Over her lifetime, Revlon has been a wardrobe stylist, model, painter’s muse, an advocate for transgender rights, community health worker and even a drug trafficker, a role for which she had spent time in jail, court records show.
Today, Revlon describes herself as a “starving artist.” She lives in a modest two-story rowhome in Penn North, with her grandniece, her baby and a fluffy white dog. Though Revlon has never given birth, she has mothered and housed many young people trying to find their way. For a personal documentary project, she has been following neighborhood residents as they struggle with drug addiction, a disease that has claimed countless friends and family members.
Over time, ballroom has lost some of the magic that made it so special for Revlon. In her eyes, balls have become more focused on athleticism than artistry, valuing mimicry over originality. Though ballroom culture now has global reach, many clubs that once served as a safe space for queer Black Baltimoreans have shuttered, she said.
On that ballroom night in the West Baltimore community center, Revlon observed with dismay that more than half the room was empty.
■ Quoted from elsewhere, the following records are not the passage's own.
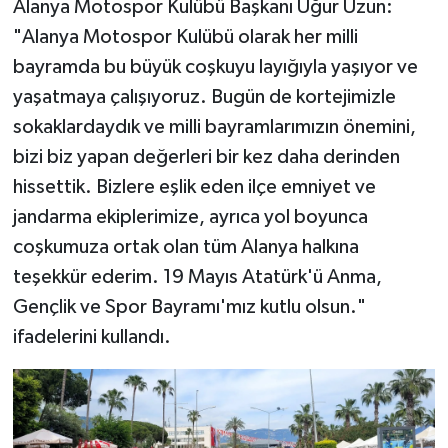
​Alanya Motospor Kulübü Başkanı Uğur Uzun:
"Alanya Motospor Kulübü olarak her milli
bayramda bu büyük coşkuyu layığıyla yaşıyor ve
yaşatmaya çalışıyoruz. Bugün de kortejimizle
sokaklardaydık ve milli bayramlarımızın önemini,
bizi biz yapan değerleri bir kez daha derinden
hissettik. Bizlere eşlik eden ilçe emniyet ve
jandarma ekiplerimize, ayrıca yol boyunca
coşkumuza ortak olan tüm Alanya halkına
teşekkür ederim. 19 Mayıs Atatürk'ü Anma,
Gençlik ve Spor Bayramı'mız kutlu olsun."
ifadelerini kullandı.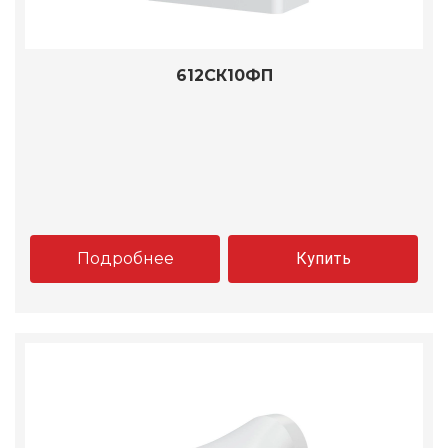
612СК10ФП
Подробнее
Купить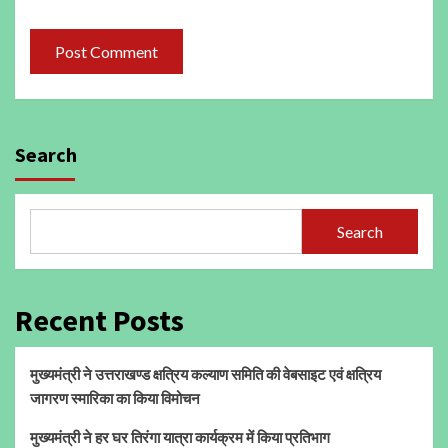
Search
Search
Recent Posts
मुख्यमंत्री ने उत्तराखण्ड क्षत्रिय कल्याण समिति की वेबसाइट एवं क्षत्रिय
जागरण स्मारिका का किया विमोचन
मुख्यमंत्री ने हर घर तिरंगा यात्रा कार्यक्रम में किया प्रतिभाग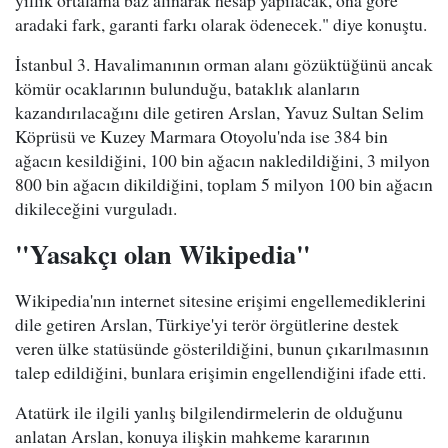
yıllık ortalama baz alınarak hesap yapılacak, ona göre
aradaki fark, garanti farkı olarak ödenecek." diye konuştu.
İstanbul 3. Havalimanının orman alanı gözüktüğünü ancak
kömür ocaklarının bulunduğu, bataklık alanların
kazandırılacağını dile getiren Arslan, Yavuz Sultan Selim
Köprüsü ve Kuzey Marmara Otoyolu'nda ise 384 bin
ağacın kesildiğini, 100 bin ağacın nakledildiğini, 3 milyon
800 bin ağacın dikildiğini, toplam 5 milyon 100 bin ağacın
dikileceğini vurguladı.
"Yasakçı olan Wikipedia"
Wikipedia'nın internet sitesine erişimi engellemediklerini
dile getiren Arslan, Türkiye'yi terör örgütlerine destek
veren ülke statüsünde gösterildiğini, bunun çıkarılmasının
talep edildiğini, bunlara erişimin engellendiğini ifade etti.
Atatürk ile ilgili yanlış bilgilendirmelerin de olduğunu
anlatan Arslan, konuya ilişkin mahkeme kararının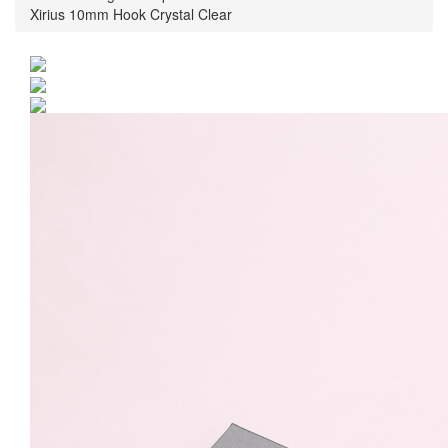
Xirius 10mm Hook Crystal Clear
Cercei Argint 925 placat
cu rodiu cu cristale
Swarovski® Xirius 10mm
But she didn’t let her disappointment show when she encountered 39-year-old Dearl Welborn in the bathroom. It had been nearly a decade since he had last vogued, he said, and wondered if he still had what it took to win.
Revlon, whom Welborn had first met as a teenager while questioning his own gender identity, gently encouraged him to follow his heart.
Armed with those comforting words, he took to the dance floor, spinning and dipping towards the judge’s table, eliciting cheers from onlookers.
After all, Revlon’s “an icon,” he said. “She’s been doing this before all of us.”